Our results are stored in the object MCMC, and the posterior estimates of each parameter are stored in the object pars. Note that CARBayes only returns estimates of the stochastic parameters in the model (those we specified initial values for, plus \(\rho\) which is initialised automatically if no fixed value is supplied). This includes \(\beta_0, \beta_1, \sigma_S^2\), and \(\rho\). If we want to recover other parameters calculated from these, e.g. the log-relative risk \(\mu\), or the relative risk, \(\mbox{exp}(\mu_i)\), then these need to be computed manually first.

Note also that CARBayes uses different symbols for some parameters: phi is what we denote by \(S\), and tau2 is what we denote by \(\sigma_S^2\). Additionally, beta is a two-column matrix: the first column contains the estimates for \(\beta_0\) and the second column contains the estimates for \(\beta_1\). For the sake of consistency, we will explicitly rename the parameters to match our notation.

# Renaming phi as S
names(pars)[which(names(pars) == "phi")] <- "S"

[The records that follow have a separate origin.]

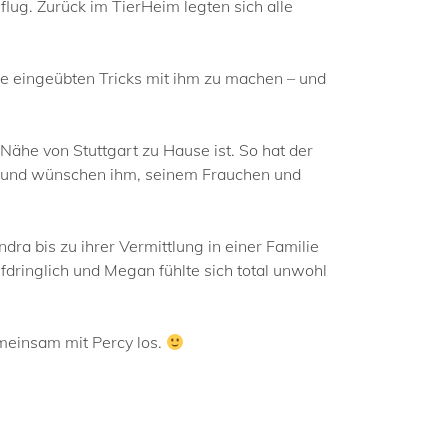
flug. Zurück im TierHeim legten sich alle
ne eingeübten Tricks mit ihm zu machen – und
ähe von Stuttgart zu Hause ist. So hat der
ngo und wünschen ihm, seinem Frauchen und
ra bis zu ihrer Vermittlung in einer Familie
fdringlich und Megan fühlte sich total unwohl
meinsam mit Percy los.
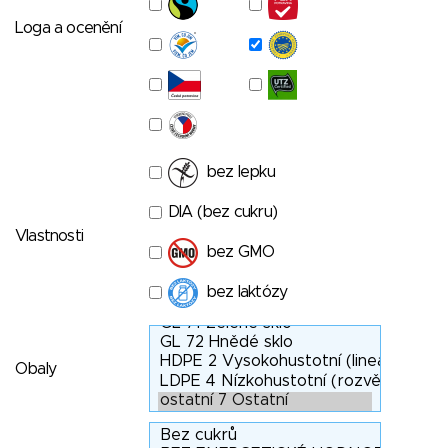
Loga a ocenění
bez lepku
DIA (bez cukru)
Vlastnosti
bez GMO
bez laktózy
Obaly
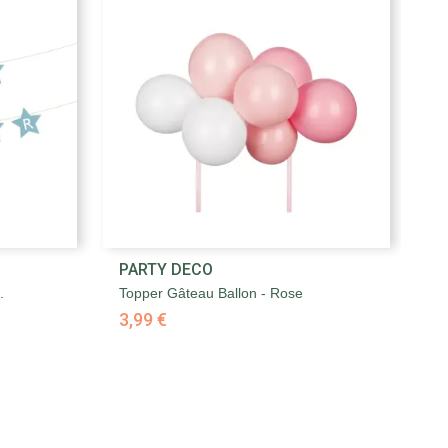

PARTY DECO
P
Aperçu rapide
.
Topper Gâteau Ballon - Rose
Dé
3,99 €
2,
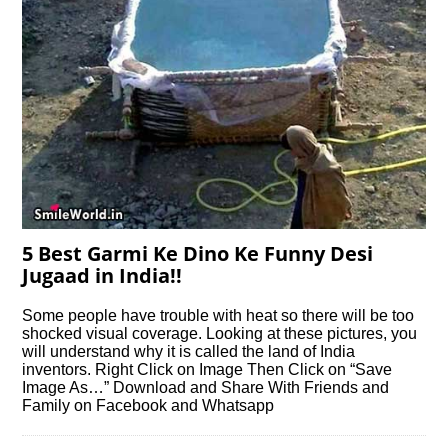
5 Best Garmi Ke Dino Ke Funny Desi
Jugaad in India!!
Some people have trouble with heat so there will be too
shocked visual coverage. Looking at these pictures, you
will understand why it is called the land of India
inventors. Right Click on Image Then Click on “Save
Image As…” Download and Share With Friends and
Family on Facebook and Whatsapp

# Renaming tau2 as sigma.sq.s
names(pars)[which(names(pars) == "tau2")] <- "sigma.sq.s"

# Separating beta and into beta_0 and beta_1
pars$beta.0 <- as.numeric(pars$beta[,1])
pars$beta.1 <- as.numeric(pars$beta[,2])
pars$beta <- NULL

# Recreate mu (log-relative risk)
pars$mu <- pars$beta.0 + outer(pars$beta.1, x) + pars$S

# Renamed parameters
names(pars)
## [1] "S"          "sigma.sq.s" "rho"        "fitted"     "Y"          "beta.0"     "beta.1"     "mu"

There are many ways we can summarise these results. Useful summaries include the marginal posterior distributions, which indicate the estimates of the model parameters and their uncertainty, and spatial patterns derived from the spatial parameters which we can summarise using thematic maps similar to those we created earlier.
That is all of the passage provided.